Jakarta – The Energy Efficient and Affordable Four-Wheeled Motor Vehicle Program (KBH2), better known as the Low Cost Green Car (LCGC) program, is poised for a much-needed refresh. This move is believed to have the potential to boost car sales in Indonesia, which have been experiencing a slowdown in recent years.
The LCGC program was first launched by the government in 2013 and played a significant role in achieving record-high national car sales that year. According to data from the Association of Indonesian Automotive Industries (Gaikindo), wholesale car sales (factory to dealer) in 2013 reached 1,229,811 units, a substantial increase compared to the previous year. At that time, LCGC contributed more than 30 percent to car sales in Indonesia.
The Need for a Refreshed LCGC Program
Riyanto, a researcher at the Institute for Economic and Community Research (LPEM) at the University of Indonesia (UI), emphasized the importance of refreshing the LCGC program to address the current slowdown in car sales. Speaking at the “Discussion on Solutions to Overcome Car Market Stagnation” event held at the Ministry of Industry Building on Wednesday, July 10, 2024, Riyanto highlighted several key points that could help rejuvenate the program.
“So later, the advanced features in the car can be adjusted so that the price is not high. So it doesn’t need to be sophisticated, what’s important is that it is friendly and can cut production costs,” said Riyanto. He suggested that the program should focus on practicality and affordability, particularly for consumers in rural areas who may not require highly sophisticated features. “The possible features, let’s say the needs of our people in rural areas, it doesn’t need to be that sophisticated. The product range can be designed, many of which are included in that, Suzuki. Still simple,” he continued.
Fiscal Incentives to Boost Sales
In addition to updating the LCGC program, Riyanto underscored the necessity of providing fiscal incentives to stimulate car sales in Indonesia. “The impact if given fiscal incentives. Car price reduction, put it through PPnBM (Luxury Goods Sales Tax) or price discounts. Price discounts are actually often done at the end of the year, elastic products are given a little discount so that many people buy them. If we reduce car prices through fiscal incentives, sales will increase,” concluded Riyanto.
The Role of Fiscal Incentives in Car Sales
Fiscal incentives can play a crucial role in making cars more affordable for consumers. By reducing the Luxury Goods Sales Tax (PPnBM) or offering price discounts, the government can lower the overall cost of vehicles, making them more accessible to a broader range of consumers. This approach has been effective in the past, particularly during end-of-year sales when discounts attract a significant number of buyers.
The Success of the LCGC Program
The LCGC program’s initial success in 2013 demonstrated its potential to drive car sales in Indonesia. By offering energy-efficient and affordable vehicles, the program catered to a large segment of the population that was previously unable to afford new cars. The significant contribution of LCGC to the overall car sales in 2013 underscores its importance in the automotive market.

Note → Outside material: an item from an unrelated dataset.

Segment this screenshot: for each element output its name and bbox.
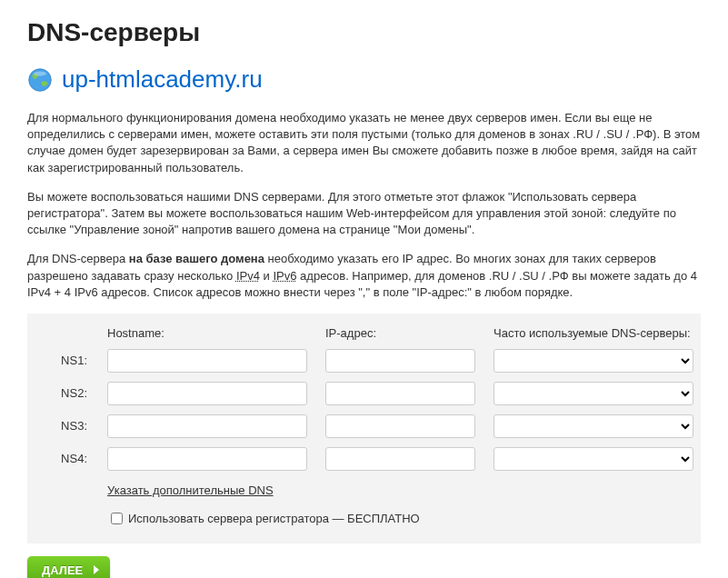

The Current State of Car Sales in Indonesia
Despite the influx of new vehicle brands into the Indonesian market, car sales have stagnated at around 1 million units annually over the past decade. This stagnation can be attributed to several factors, including weakening purchasing power and rising vehicle prices due to inflation. The COVID-19 pandemic further exacerbated the situation, with car sales experiencing a notable dip in 2020 and 2021.
Addressing the Challenges
To address these challenges, a multifaceted approach is necessary. Refreshing the LCGC program to ensure it remains relevant and affordable is a critical step. By focusing on practicality and cost-effectiveness, the program can attract a larger consumer base, particularly in rural areas where advanced features are not a priority.
Additionally, providing fiscal incentives can help bridge the gap between vehicle prices and consumers’ purchasing power. By reducing the cost of vehicles through tax reductions and price discounts, the government can stimulate demand and drive car sales growth.

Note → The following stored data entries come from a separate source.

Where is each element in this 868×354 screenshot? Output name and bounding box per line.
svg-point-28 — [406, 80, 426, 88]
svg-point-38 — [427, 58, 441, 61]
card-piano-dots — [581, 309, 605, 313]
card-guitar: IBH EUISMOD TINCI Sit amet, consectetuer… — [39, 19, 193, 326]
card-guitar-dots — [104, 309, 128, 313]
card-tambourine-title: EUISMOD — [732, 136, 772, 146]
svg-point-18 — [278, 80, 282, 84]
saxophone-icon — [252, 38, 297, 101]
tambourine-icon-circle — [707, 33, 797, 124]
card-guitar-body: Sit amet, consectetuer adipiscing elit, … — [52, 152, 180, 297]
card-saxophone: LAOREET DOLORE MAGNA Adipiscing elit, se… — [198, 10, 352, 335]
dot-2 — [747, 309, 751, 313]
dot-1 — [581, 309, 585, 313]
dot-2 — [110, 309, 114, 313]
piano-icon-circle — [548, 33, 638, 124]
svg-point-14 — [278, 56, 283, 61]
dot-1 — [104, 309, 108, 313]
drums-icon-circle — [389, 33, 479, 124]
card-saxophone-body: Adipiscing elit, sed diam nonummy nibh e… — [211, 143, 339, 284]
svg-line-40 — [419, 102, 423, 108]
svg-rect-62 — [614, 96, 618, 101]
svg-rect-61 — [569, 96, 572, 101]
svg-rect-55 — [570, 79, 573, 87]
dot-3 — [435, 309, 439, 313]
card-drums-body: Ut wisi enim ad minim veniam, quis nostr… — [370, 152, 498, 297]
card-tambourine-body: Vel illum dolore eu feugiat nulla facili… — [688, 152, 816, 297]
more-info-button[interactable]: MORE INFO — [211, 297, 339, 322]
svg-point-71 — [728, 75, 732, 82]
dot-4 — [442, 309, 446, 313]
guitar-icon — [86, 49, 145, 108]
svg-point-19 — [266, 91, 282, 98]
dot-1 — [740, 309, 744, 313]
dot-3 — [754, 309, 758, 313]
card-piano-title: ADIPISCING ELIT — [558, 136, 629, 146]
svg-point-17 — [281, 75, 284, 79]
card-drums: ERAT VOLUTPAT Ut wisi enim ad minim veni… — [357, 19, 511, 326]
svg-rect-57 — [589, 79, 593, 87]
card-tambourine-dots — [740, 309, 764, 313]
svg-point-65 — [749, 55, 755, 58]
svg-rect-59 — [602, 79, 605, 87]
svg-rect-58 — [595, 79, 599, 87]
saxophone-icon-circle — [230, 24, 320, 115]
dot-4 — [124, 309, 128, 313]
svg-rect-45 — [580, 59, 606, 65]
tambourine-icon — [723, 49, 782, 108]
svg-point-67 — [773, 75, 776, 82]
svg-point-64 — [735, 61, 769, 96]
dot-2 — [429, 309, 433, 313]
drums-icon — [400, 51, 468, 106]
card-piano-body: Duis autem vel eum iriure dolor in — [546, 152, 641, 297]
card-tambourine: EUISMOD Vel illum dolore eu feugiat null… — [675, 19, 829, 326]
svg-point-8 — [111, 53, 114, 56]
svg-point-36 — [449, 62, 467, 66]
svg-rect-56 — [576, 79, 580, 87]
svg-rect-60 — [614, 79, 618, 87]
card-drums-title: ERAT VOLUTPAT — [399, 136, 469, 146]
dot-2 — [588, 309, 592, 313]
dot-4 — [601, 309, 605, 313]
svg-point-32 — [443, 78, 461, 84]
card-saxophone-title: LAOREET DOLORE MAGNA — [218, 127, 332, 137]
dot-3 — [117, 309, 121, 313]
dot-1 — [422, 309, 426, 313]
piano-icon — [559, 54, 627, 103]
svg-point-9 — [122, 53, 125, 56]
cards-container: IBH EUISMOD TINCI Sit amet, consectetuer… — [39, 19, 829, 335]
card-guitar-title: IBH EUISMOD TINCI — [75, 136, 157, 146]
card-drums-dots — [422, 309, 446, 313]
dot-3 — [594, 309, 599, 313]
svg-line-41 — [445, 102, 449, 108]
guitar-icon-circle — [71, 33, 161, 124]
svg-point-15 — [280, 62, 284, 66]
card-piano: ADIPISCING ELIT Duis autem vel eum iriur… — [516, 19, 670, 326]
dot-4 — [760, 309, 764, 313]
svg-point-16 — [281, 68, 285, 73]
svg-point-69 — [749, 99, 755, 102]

The Future of Indonesia’s Automotive Industry
The future of Indonesia’s automotive industry depends on its ability to adapt to changing market conditions and consumer needs. By revitalizing the LCGC program and implementing fiscal incentives, the government can create a more dynamic and resilient automotive market. These measures will not only boost car sales but also support the broader economy by creating jobs and stimulating economic activity.